Service providers and customers may call it a ring tone, but researchers have categorized it as a danger bell!
If findings of a new study are anything to go by, incessant use of the cell phone may result in brain tumor.
Previous studies have also established the link between excessive mobile phone use and brain tumor.
Previous studies have also established the link between excessive mobile phone use and brain tumor.
However the present 17 million pounds study establishes that the risk of contracting the disease is at least 25 percent higher than what the earlier studies showed.
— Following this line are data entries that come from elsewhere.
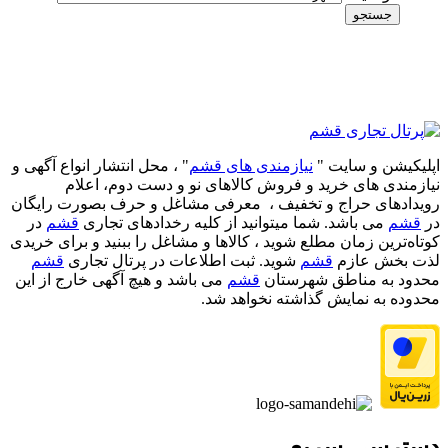
جستجو
اپلیکیشن و سایت "
نیازمندی های قشم
" ، محل انتشار انواع آگهی و
نیازمندی های خرید و فروش کالاهای نو و دست‌ دوم، اعلام
رویدادهای حراج و تخفیف ، معرفی مشاغل و حرف بصورت رایگان
در
قشم
می باشد. شما میتوانید از کلیه رخدادهای تجاری
قشم
در
کوتاه‌ترین زمان مطلع شوید ، کالاها و مشاغل را ببنید و برای خریدی
لذت بخش عازم
قشم
شوید. ثبت اطلاعات در پرتال تجاری
قشم
محدود به مناطق شهرستان
قشم
می باشد و هیچ آگهی خارج از این
محدوده به نمایش گذاشته نخواهد شد.
دسترسی سریع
The decade-long Interphone study, initiated by an UN World Health Organization agency, concluded that making calls for more than half an hour a day enhances users’ risk of developing brain cancer by as much as 40 percent.
Need to educate users
"What we have discovered indicates there is going to be one hell of a brain tumor pandemic unless people are warned and encouraged to change current cell phone use behaviours,” noted Lloyd Morgan, a member of America’s Environmental Health Trust lobby group.
Morgan highlighted that urgent steps, including education of the masses, must be initiated by the government immediately.
“Governments should not soft-peddle this critical public health issue but instead rapidly educate citizens on the risks,” he said.
“People should hear the message clearly that cell phones should be kept away from one’s head and body at all times,” opined Morgan.
Findings blown out of proportion
Cancer charities claim that the findings of the study, which was carried out in 13 countries across the world, were “overblown”.
Ed Yong, head of health information at Cancer Research UK, said, "The warnings of a ‘brain tumour pandemic’ are overblown.
“The majority of studies in people have found no link between mobile phones and cancer, national brain cancer rates have not increased in proportion to skyrocketing phone use and there are still no good consistent explanations for how mobile phones could cause cancer.”
He said that the findings of the present study, even after minor adjustments are incorporated, are still not statistically significant.
Researchers also admit that the results of the study are not irrefutable and that some element of statistical error or bias may have crept in.
Morgan feels that the main problem in the study was the “selection bias”. Many of the healthy participants chosen for assessment with tumor sufferers were apt to be mobile phone users themselves.
Other subjects, whose experience would have been helpful to the study, were either too ill to take part or did not take part in the study on their own.
“This means that any link between mobile phones and cancer that the conference presentation quotes could well be down to chance or anomalies in the data they collected,” Yong said.